In my view, Clemens most helpful part of his paper is putting some additional empirical grunt into this historically theoretical discussion. Further, the following five questions drawn from his paper about future questions to answer, summarise what a long way there is to go:
- Will the same relationship continue in the future?
- Is the mobility transition shaped primarily by supply or by demand?
- Is there a micro-macro conundrum?
- What determines the relative importance of different mechanisms in different settings?
- What are welfare-optimal policy responses to the mobility transition?
In terms of development, the question of economic welfare is most pertinent but unfortunately, one of the least recognised within the development agenda (it must be said the interest in migration and development has grown strongly in the past decade).
Of course, there are other impacts on emigration as well as economic factors. Vipul Naik, of the Open Borders website, asks:
What I’d like to know: to what extent does it reflect immigration *policy* discriminating against poor people and/or poor countries, and to what extent does it reflect differences that would continue under open borders?
Perhaps people can afford to emigrate more heavily even in very poor countries yet policy decisions stymie this as opposed to resource constraints. Naik raises the parallels with internal migration, where barriers are not related to immigration policy, particularly rural to urban migration.
This is a good question.

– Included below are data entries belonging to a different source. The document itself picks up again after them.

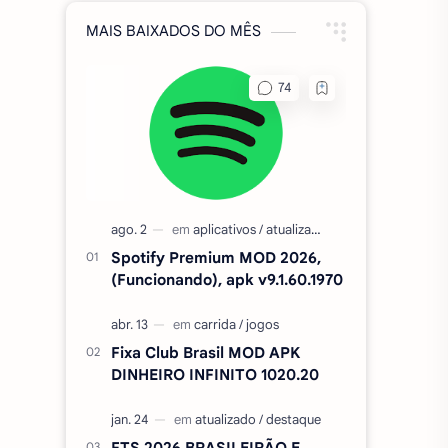
MAIS BAIXADOS DO MÊS
Spotify Premium MOD 2026,
(Funcionando), apk v9.1.60.1970
Fixa Club Brasil MOD APK
DINHEIRO INFINITO 1020.20
FTS 2026 BRASILEIRÃO E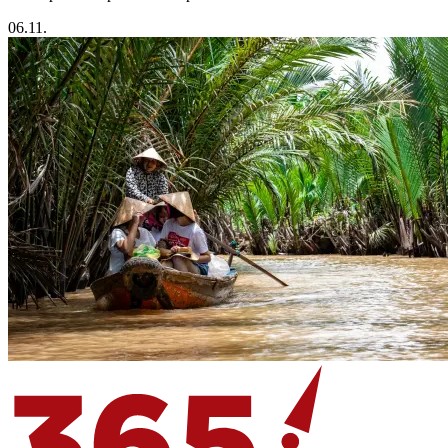
06.11.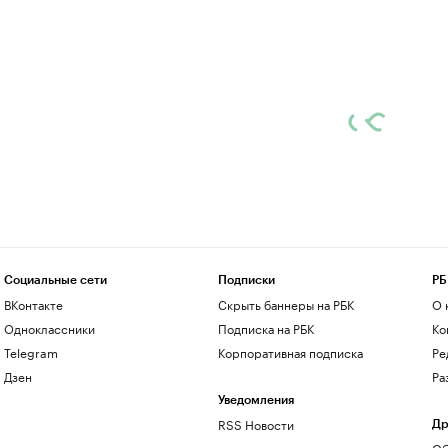
Социальные сети
Подписки
РБ
ВКонтакте
Скрыть баннеры на РБК
О 
Одноклассники
Подписка на РБК
Ко
Telegram
Корпоративная подписка
Ре
Дзен
Ра
Уведомления
RSS Новости
Др
Об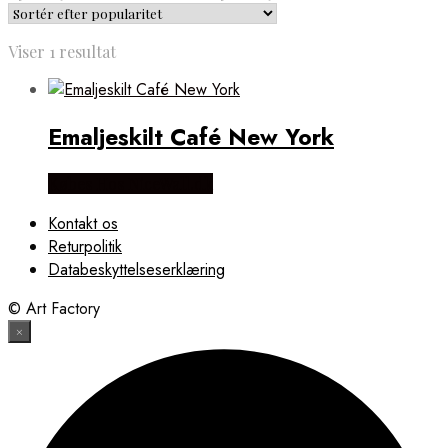
Viser 1 resultat
Emaljeskilt Café New York
Købes Hos NiceWall.dk
Kontakt os
Returpolitik
Databeskyttelseserklæring
© Art Factory
×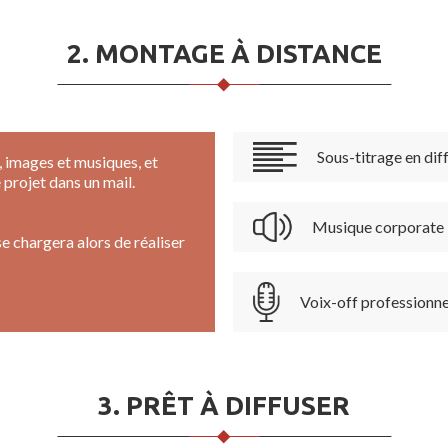
2. MONTAGE À DISTANCE
Sous-titrage en dif
, images et musiques, et
projet dans un mail.
Musique corporate
e chargera alors de réaliser
Voix-off professionne
3. PRÊT À DIFFUSER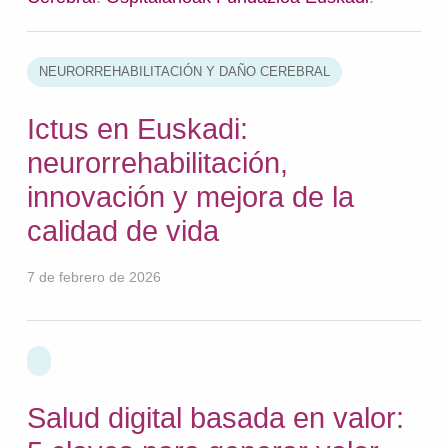
NEURORREHABILITACIÓN Y DAÑO CEREBRAL
Ictus en Euskadi:
neurorrehabilitación,
innovación y mejora de la
calidad de vida
7 de febrero de 2026
Salud digital basada en valor: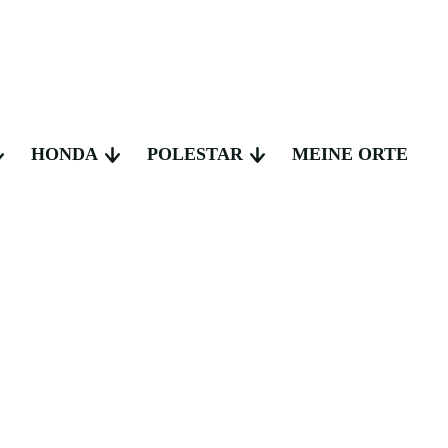
HONDA
POLESTAR
MEINE ORTE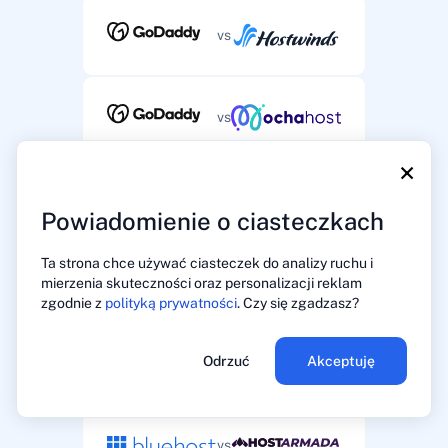
vs
vs
×
vs
Powiadomienie o ciasteczkach
Ta strona chce używać ciasteczek do analizy ruchu i
vs
mierzenia skuteczności oraz personalizacji reklam
zgodnie z
polityką prywatności
. Czy się zgadzasz?
Odrzuć
Akceptuję
vs
vs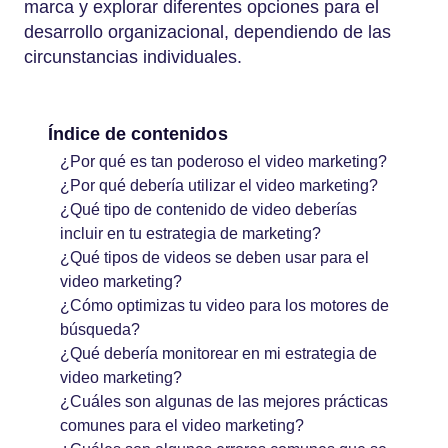
marca y explorar diferentes opciones para el
desarrollo organizacional, dependiendo de las
circunstancias individuales.
Índice de contenidos
¿Por qué es tan poderoso el video marketing?
¿Por qué debería utilizar el video marketing?
¿Qué tipo de contenido de video deberías
incluir en tu estrategia de marketing?
¿Qué tipos de videos se deben usar para el
video marketing?
¿Cómo optimizas tu video para los motores de
búsqueda?
¿Qué debería monitorear en mi estrategia de
video marketing?
¿Cuáles son algunas de las mejores prácticas
comunes para el video marketing?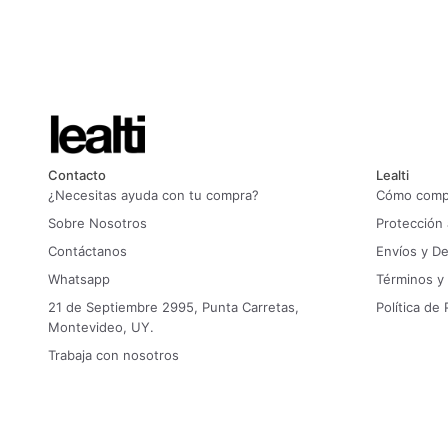
Contacto
Lealti
¿Necesitas ayuda con tu compra?
Cómo compr
Sobre Nosotros
Protección
Contáctanos
Envíos y D
Whatsapp
Términos y
21 de Septiembre 2995, Punta Carretas,
Política de 
Montevideo, UY.
Trabaja con nosotros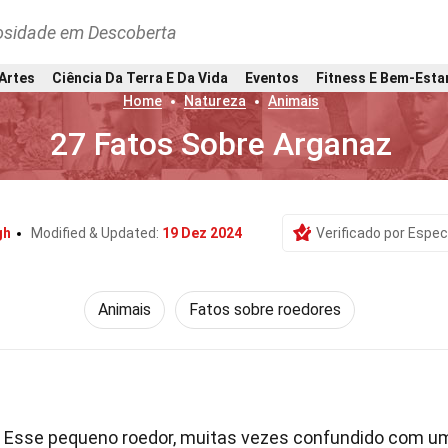
osidade em Descoberta
 Artes
Ciência Da Terra E Da Vida
Eventos
Fitness E Bem-Esta
Home
Natureza
Animais
27 Fatos Sobre Arganaz
gh
Modified & Updated:
19 Dez 2024
Verificado por Espec
Animais
Fatos sobre roedores
Esse pequeno roedor, muitas vezes confundido com u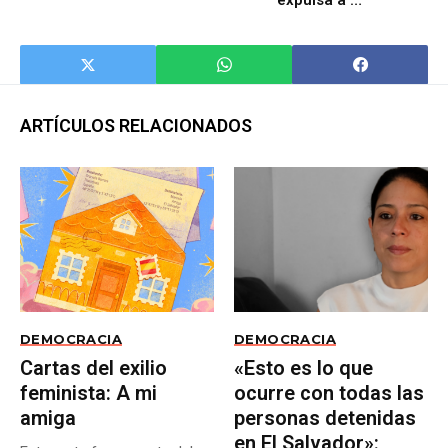
estar en la guerra"
diversidad sexual
ARTÍCULOS RELACIONADOS
DEMOCRACIA
DEMOCRACIA
Cartas del exilio
«Esto es lo que
feminista: A mi
ocurre con todas las
amiga
personas detenidas
en El Salvador»: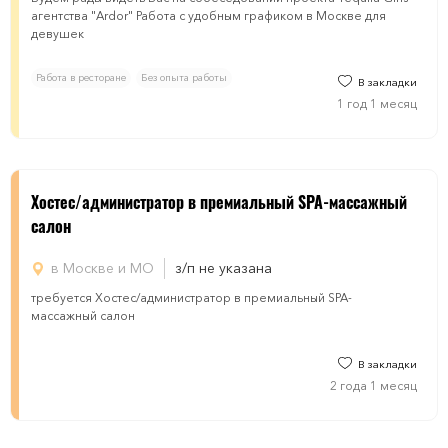
агентства "Ardor" Работа с удобным графиком в Москве для
девушек
Работа в ресторане
Без опыта работы
В закладки
1 год 1 месяц
​​​Хостес/администратор в премиальный SPA-массажный
салон
в Москве и МО
з/п не указана
требуется ​​​Хостес/администратор в премиальный SPA-
массажный салон
В закладки
2 года 1 месяц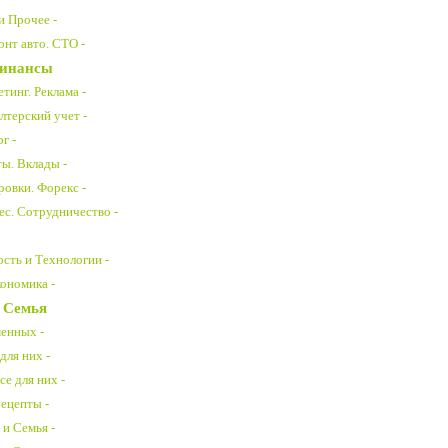
и Прочее -
нт авто. СТО -
Финансы
тинг. Реклама -
лтерский учет -
г -
ты. Вклады -
ровки. Форекс -
ес. Сотрудничество -
ть и Технологии -
ономика -
 Семья
менных -
для них -
е для них -
рецепты -
 и Семья -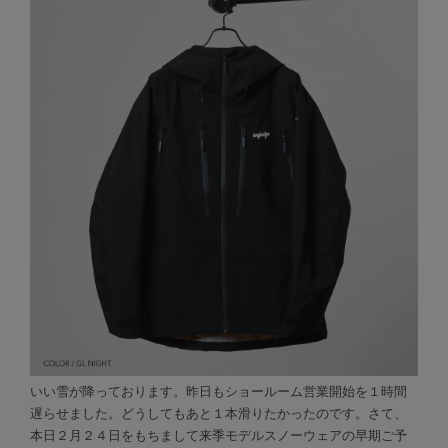
いい雪が降っております。昨日もショールーム営業開始を１時間
遅らせました。どうしてもあと１本滑りたかったのです。さて、
本日２月２４日をもちまして来季モデルスノーウェアの早期ご予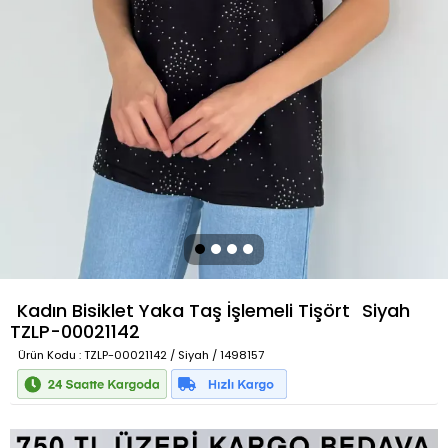
Kadın Bisiklet Yaka Taş İşlemeli Tişört
Siyah
TZLP-00021142
Ürün Kodu
: TZLP-00021142 / Siyah / 1498157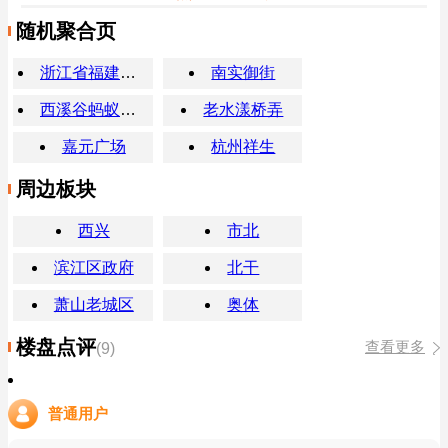
随机聚合页
浙江省福建商会
南实御街
西溪谷蚂蚁金服大厦
老水漾桥弄
嘉元广场
杭州祥生
周边板块
西兴
市北
滨江区政府
北干
萧山老城区
奥体
楼盘点评
查看更多
(9)
普通用户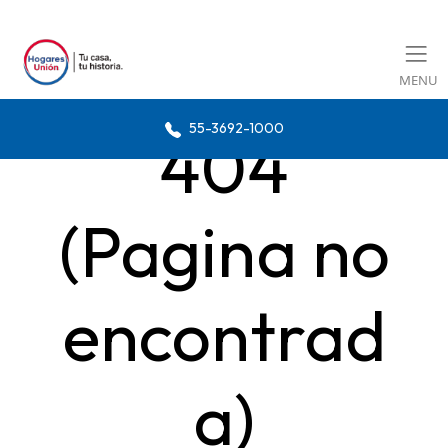
MENU
55-3692-1000
404
(Pagina no
encontrad
a)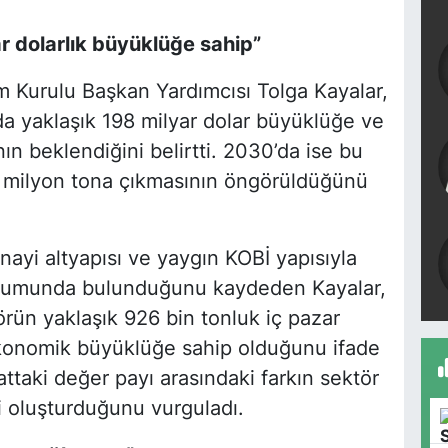
r dolarlık büyüklüğe sahip”
 Kurulu Başkan Yardımcısı Tolga Kayalar,
da yaklaşık 198 milyar dolar büyüklüğe ve
n beklendiğini belirtti. 2030’da ise bu
7 milyon tona çıkmasının öngörüldüğünü
ayi altyapısı ve yaygın KOBİ yapısıyla
onumunda bulunduğunu kaydeden Kayalar,
ün yaklaşık 926 bin tonluk iç pazar
ekonomik büyüklüğe sahip olduğunu ifade
cattaki değer payı arasındaki farkın sektör
i oluşturduğunu vurguladı.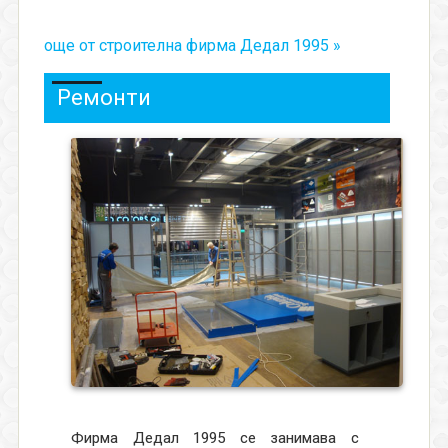
още от строителна фирма Дедал 1995 »
Ремонти
Фирма Дедал 1995 се занимава с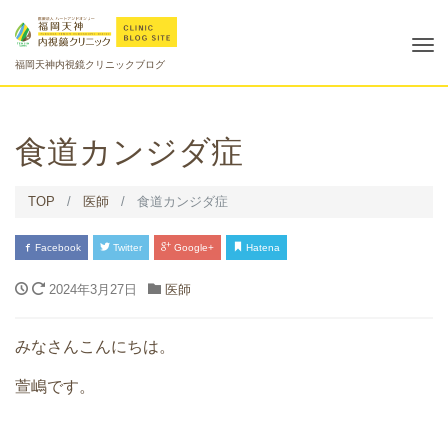
Tog
福岡天神内視鏡クリニックブログ
nav
食道カンジダ症
TOP
医師
食道カンジダ症
Facebook
Twitter
Google+
Hatena
2024年3月27日
医師
みなさんこんにちは。
萱嶋です。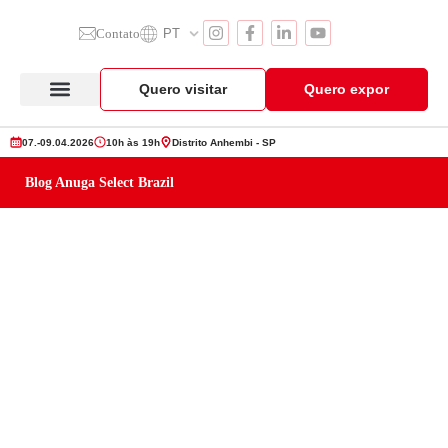
Contato
PT
Quero visitar
Quero expor
Anuga Select Brazil
Seção de Expositores
Vitrine de Produtos
07.-09.04.2026
10h às 19h
Distrito Anhembi - SP
Blog Anuga Select Brazil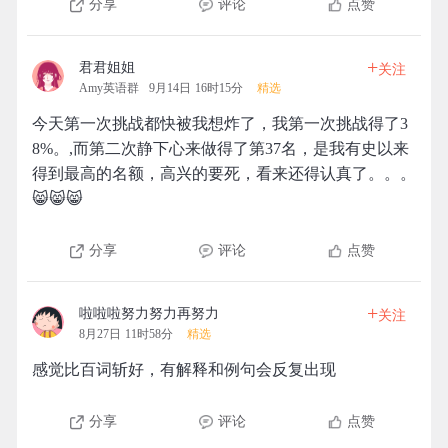
分享
评论
点赞
+
君君姐姐
关注
Amy英语群
9月14日 16时15分
精选
今天第一次挑战都快被我想炸了，我第一次挑战得了3
8%。,而第二次静下心来做得了第37名，是我有史以来
得到最高的名额，高兴的要死，看来还得认真了。。。
😸😸😸
分享
评论
点赞
+
啦啦啦努力努力再努力
关注
8月27日 11时58分
精选
感觉比百词斩好，有解释和例句会反复出现
分享
评论
点赞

In the Pacific, we know many people want to work in Australia under the seasonal work program but settle for New Zealand because the immigration policy is more functional (although this may be slowly changing). Presumably the resource constraint is similar for Australia and New Zealand (although airfares are more expensive to Australia). Both societies have existing diaspora. Yet we see very different immigrant flows with an unknown effect on emigration patterns.
Clemens addresses this issue as one of the ‘theories of mobility transition’. However labour demand in the destination country gets tangled up in immigration policy settings and is difficult to quantify relative to labour supply from the destination country (to be fair, his paper is also about economic forces, as opposed to political or policy concerns). This is perhaps the main reason why labour supply theory dominates much of the migration literature. Immigration policy undoubtedly plays a role but distinguishing policy from economic forces is hard.
Both Clemens and de Haas seek to highlight how initial thoughts can be very misleading. This is vital work for improving the migration/development nexus, an approach with massive potential and the central message is clear:
This suggests that for most poor countries, most of the time, an assistance policy that seeks to deter migration will fail. People who are serious about development in the poorest countries—such as Haiti, Ethiopia, or Cambodia—need to include migration in their strategies. Successful migration and development policy, in the broadest sense, means planning for a mobile world.
For Australian development policy, while some positive steps have been taken in better integrating migration and development, there is much still to do.